BDR> (Why do the vector and its names have different subscripts? And
BDR> while you are correcting this,

BDR> Arguments:

BDR> x: a logical vector or array. `NA's are allowed an
BDR> omitted.

is now

       x: a `logical' vector or array. `NA's are allowed
          and omitted (treated as if `FALSE').

  
BDR> has a typo, and the logic can be simplified: see below.)

BDR> On Thu, 15 Jul 1999, Martin Maechler wrote:

>> >>>>> "BDR" == Prof Brian D Ripley <ripley@stats.ox.ac.uk> writes:
>>
BDR> On Wed, 14 Jul 1999, Friedrich Leisch wrote:
>> >> >>>>> On Wed, 14 Jul 1999 04:09:21, >>>>> Peter B Mandeville
>> (PBM) >> wrote:
>> >>
PBM> I have a vector Pes with 600 elements some of which are NA's. How
PBM> can I form a vector of the indices of the NA's.
>> >>
PBM> for(i in 1:600) if(is.na(Pes[i])) print(i)
>> >>
PBM> prints the indices of the NA's but I can't figure out how to put
PBM> the results in a vector.
>> >> try this:
>> >>
>> >> x <- (1:length(Pes))[is.na(Pes)]
>>
BDR> Tip: that sort of thing often fails for a length 0 vector.

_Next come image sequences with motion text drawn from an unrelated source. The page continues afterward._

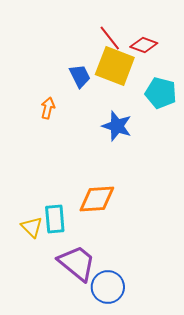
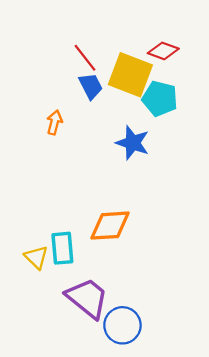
red line: (110, 38) -> (85, 58), moved
cyan pentagon: (161, 93) -> (160, 99), moved

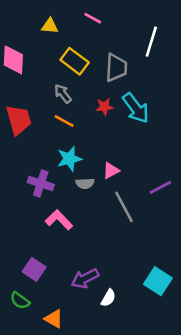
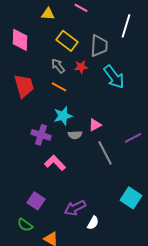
red star: (104, 107) -> (81, 67), moved
cyan square: (158, 281) -> (131, 198), moved

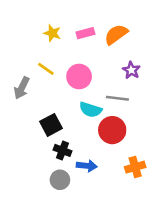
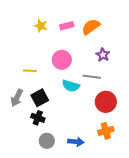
yellow line: (46, 69) -> (30, 71), moved, turned -32
gray arrow: (22, 88) -> (17, 98), moved
red circle: (112, 130) -> (106, 102), moved
black cross: (62, 150) -> (38, 118), moved
blue arrow: (87, 166) -> (76, 142), moved

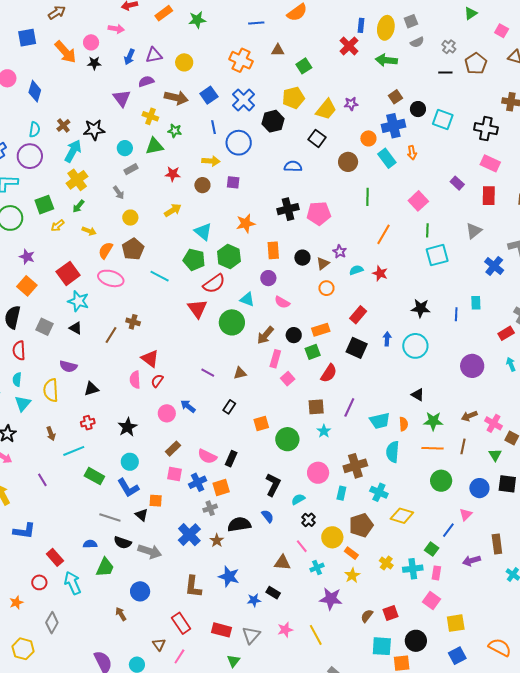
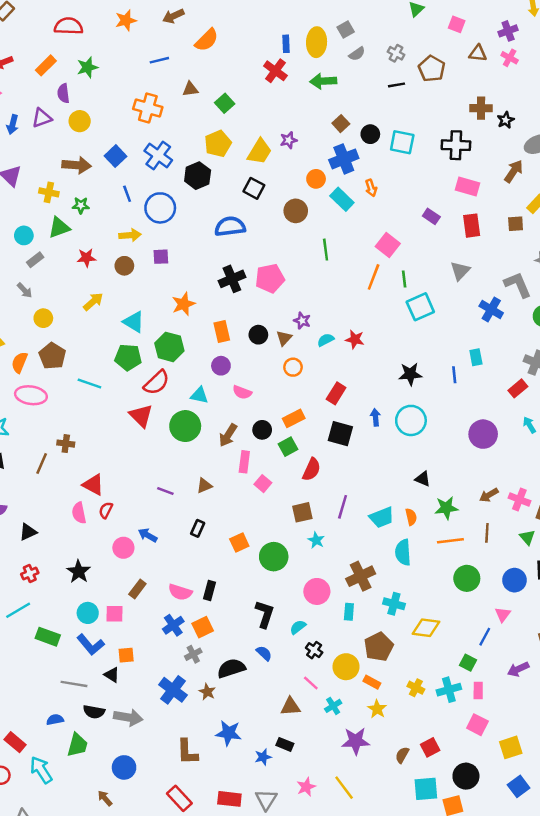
purple semicircle: (146, 81) -> (63, 93), moved, turned -70
blue semicircle: (293, 166) -> (230, 226), size x1.4
orange line: (383, 234) -> (374, 277), moved
pink square: (175, 474) -> (115, 614), moved

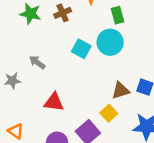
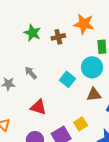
cyan square: (81, 49) -> (68, 79), moved
brown triangle: (121, 90) -> (94, 94), moved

The
BDR> `approved' spell is
>>
BDR> seq(along=Pes)[is.na(Pes)]

BTW, currently seq(along = x) returns "numeric" ("double")
whereas 1:length(x) returns "integer".
I'm about to fix this...

BDR> In this case it does not matter as the subscript is of length 0,
BDR> but it has floored enough library/package writers to be worth
BDR> thinking about.
>> Good teaching about seq() vs. 1:n
>>
>> However, the solution I gave
>>
>> which(is.na(Pes))
>>
>> is the one I stilly really recommend; it does deal with 0-length
>> objects, and it keeps names when there are some, and it has an
>> `arr.ind = FALSE' argument to return array indices instead of vector
>> indices when so desired.

BDR> Yes, but

BDR> -- It is not in S (so causing difficulty in porting from R to S)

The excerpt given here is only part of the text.